- Directed by: Anne Renton
- Written by: Paula Goldberg Claire V. Riley
- Produced by: Jennifer Dubin Cora Olson
- Starring: Kathleen Turner Emily Deschanel Jason Ritter Michael McGrady Richard Chamberlain Elizabeth Peña
- Cinematography: Andre Lascaris
- Edited by: Christopher Kroll
- Music by: Andrew Kaiser
- Production companies: Present Pictures Certainty Films
- Distributed by: Variance Films
- Release dates: April 24, 2011 (Tribeca Film Festival); May 4, 2012 (United States);
- Running time: 84 minutes
- Country: United States
- Language: English
- Box office: $110,013

= The Perfect Family (2011 film) =

The Perfect Family is a 2011 comedy-drama film directed by Anne Renton and starring Kathleen Turner, Emily Deschanel, Jason Ritter, Michael McGrady, Shannon Cochran, Sharon Lawrence, Angelique Cabral, Richard Chamberlain, and Elizabeth Peña.

==Plot==
Eileen is a devout Catholic and the current front runner for her parish's "Catholic Woman of the Year" award.
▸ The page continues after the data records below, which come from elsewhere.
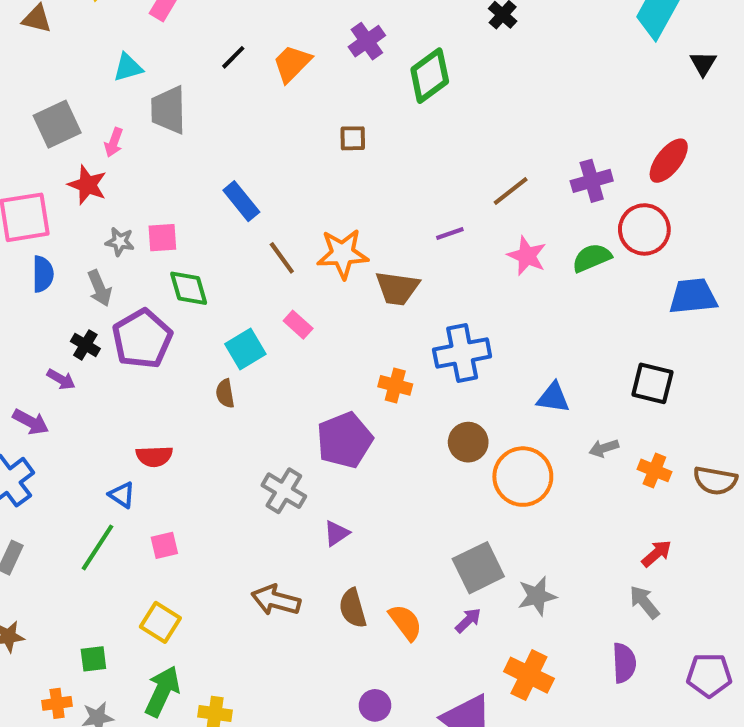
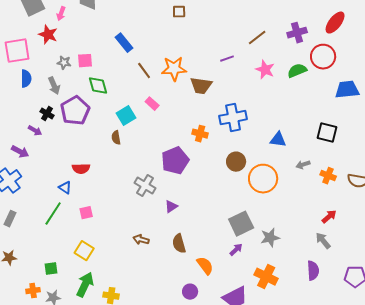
brown arrow: (276, 600) -> (141, 240), size x0.7
orange semicircle: (405, 622) -> (205, 266), moved

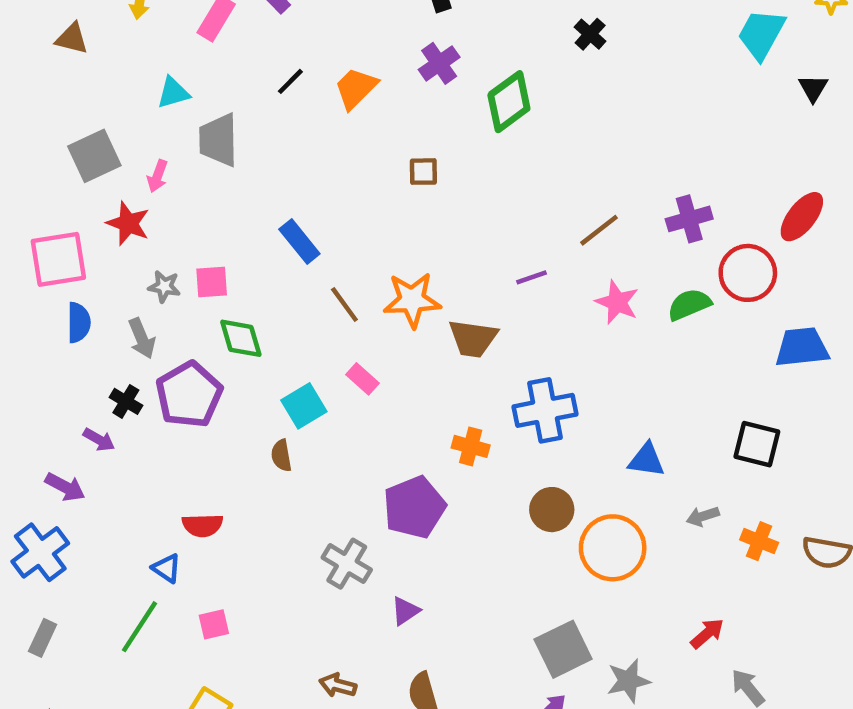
red ellipse: (335, 23) -> (802, 217), moved
red arrow: (329, 217) -> (707, 633), moved

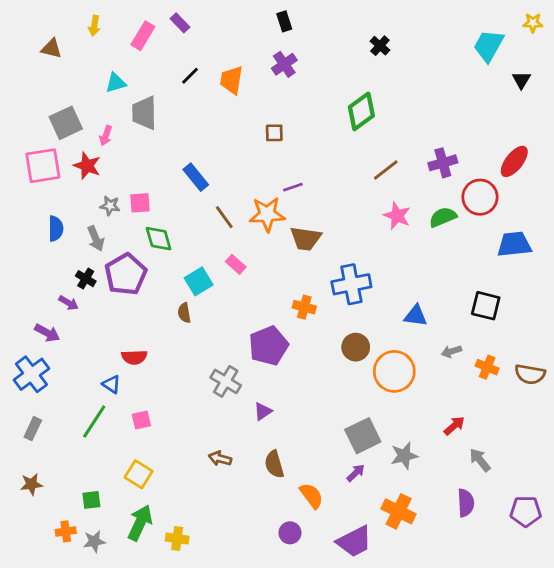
orange trapezoid: (356, 88) -> (231, 80), turned -36
green diamond: (509, 102) -> (361, 111), moved
pink square: (58, 259) -> (43, 166), moved
purple line: (531, 277) -> (293, 187), moved

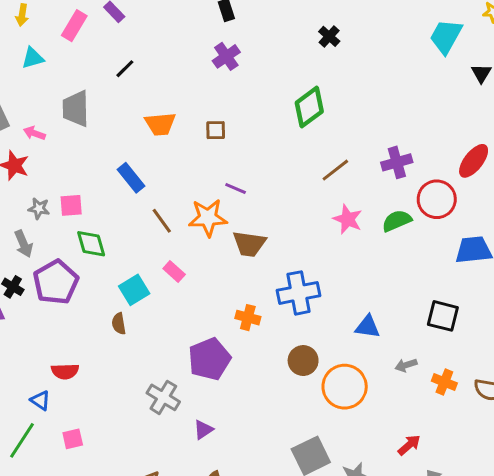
orange trapezoid: (231, 80) -> (160, 124), moved, turned -104
cyan triangle: (116, 83) -> (33, 58), moved
pink arrow: (106, 136) -> (34, 133), turned 90
purple line: (293, 187) -> (236, 188), turned 42

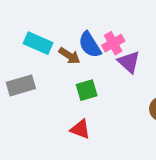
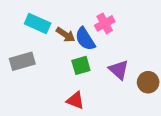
blue semicircle: (90, 45) -> (85, 39), moved
purple triangle: (129, 62) -> (119, 70), moved

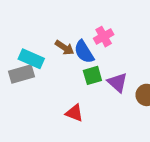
cyan rectangle: (38, 23) -> (31, 59), moved
green square: (81, 65) -> (92, 75), moved

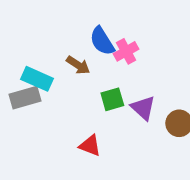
blue semicircle: (84, 52) -> (102, 41), moved

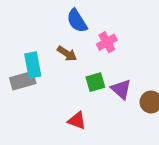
blue semicircle: (102, 41) -> (77, 21), moved
cyan rectangle: (37, 79) -> (33, 65), turned 55

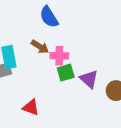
pink cross: (107, 42) -> (59, 56), moved, turned 30
red triangle: (77, 121) -> (31, 107), moved

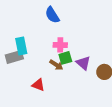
brown arrow: (40, 47) -> (56, 65), moved

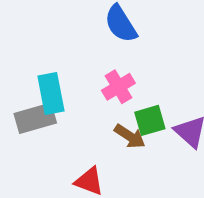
pink cross: (60, 45) -> (118, 87), moved, turned -32

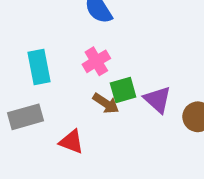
gray rectangle: (35, 118) -> (26, 117), moved

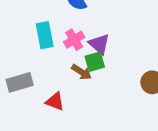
cyan rectangle: (39, 67) -> (45, 35), moved
purple triangle: (158, 100) -> (99, 44), moved

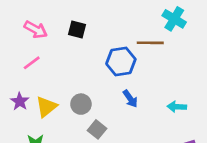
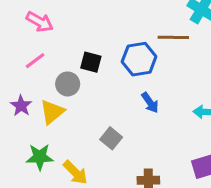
black square: (77, 30) -> (91, 62), moved
gray circle: (81, 104) -> (68, 84), moved

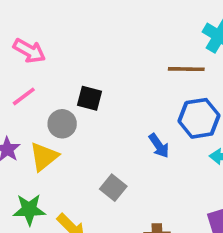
blue hexagon: (139, 59) -> (199, 118), moved

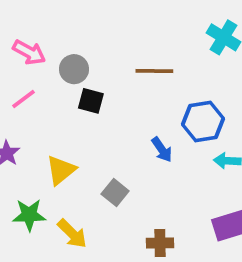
brown line: (186, 69) -> (154, 71), moved
gray circle: (62, 124) -> (74, 69), moved
yellow triangle: (44, 157) -> (61, 170), moved

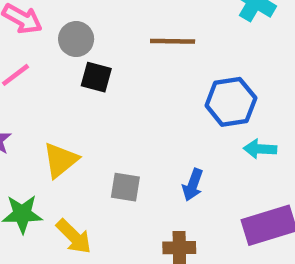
blue arrow: (162, 150) -> (193, 185), moved, turned 55
gray square: (115, 193) -> (125, 187), turned -30

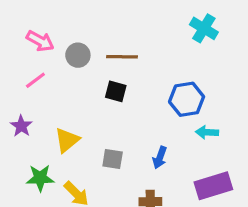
brown line: (173, 41) -> (122, 57), moved
black square: (96, 77) -> (116, 91), moved

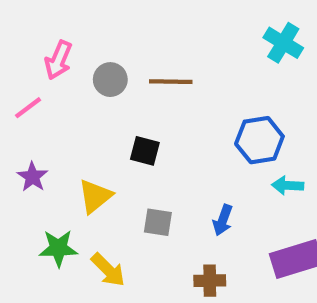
pink arrow: (40, 41) -> (58, 60), turned 84
pink line: (35, 80) -> (28, 108), moved
black square: (116, 91) -> (145, 151), moved

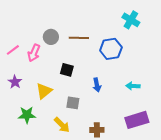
pink arrow: (58, 60) -> (34, 53), moved
blue hexagon: (259, 140) -> (111, 49), moved
blue arrow: (223, 220) -> (97, 85), moved, turned -32
yellow arrow: (108, 270) -> (62, 125), moved

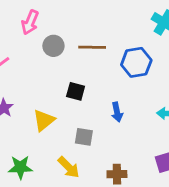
pink arrow: (34, 53) -> (30, 22), moved
green star: (27, 115) -> (20, 167), moved

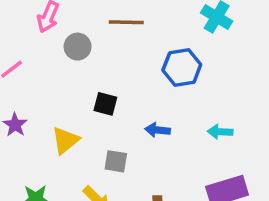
brown line: (92, 47) -> (126, 22), moved
blue arrow: (117, 112) -> (158, 130), turned 108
To win the award and beat her rival, she must prove that she has the perfect Catholic family. However, her recovering alcoholic husband, her lesbian daughter who is having a child with her partner Angela, and her son who has left his wife and kids for an older woman stand in the way of Eileen getting her award. She eventually learns to accept her family for who they are. At the award luncheon Eileen is only with her sister, but in the end her whole family comes to support her.

==Cast==
- Kathleen Turner as Eileen Cleary
- Emily Deschanel as Shannon Cleary
- Jason Ritter as Frank Cleary Jr.
- Michael McGrady as Frank Cleary
- Shannon Cochran as Mary Donovan
- Sharon Lawrence as Agnes Dunn
- Angelique Cabral as Angela Rayes
- Richard Chamberlain as Monsignor Murphy
- Elizabeth Peña as Christina Reyes
- Gregory Zaragoza as Louis Reyes
- Kristen Dalton as Theresa Henessy
- Laura Cerón as Carmelita
- Scott Michael Campbell as Father Joe MacDonald
- Hansford Rowe as Archbishop Donnelly of Dublin

== Reception ==
The film has a 52% critics' rating on review aggregator website Rotten Tomatoes. Both Frank Scheck of The Hollywood Reporter and Ronnie Scheib of Variety critiqued the film's tone but praised the performances, especially Turner's.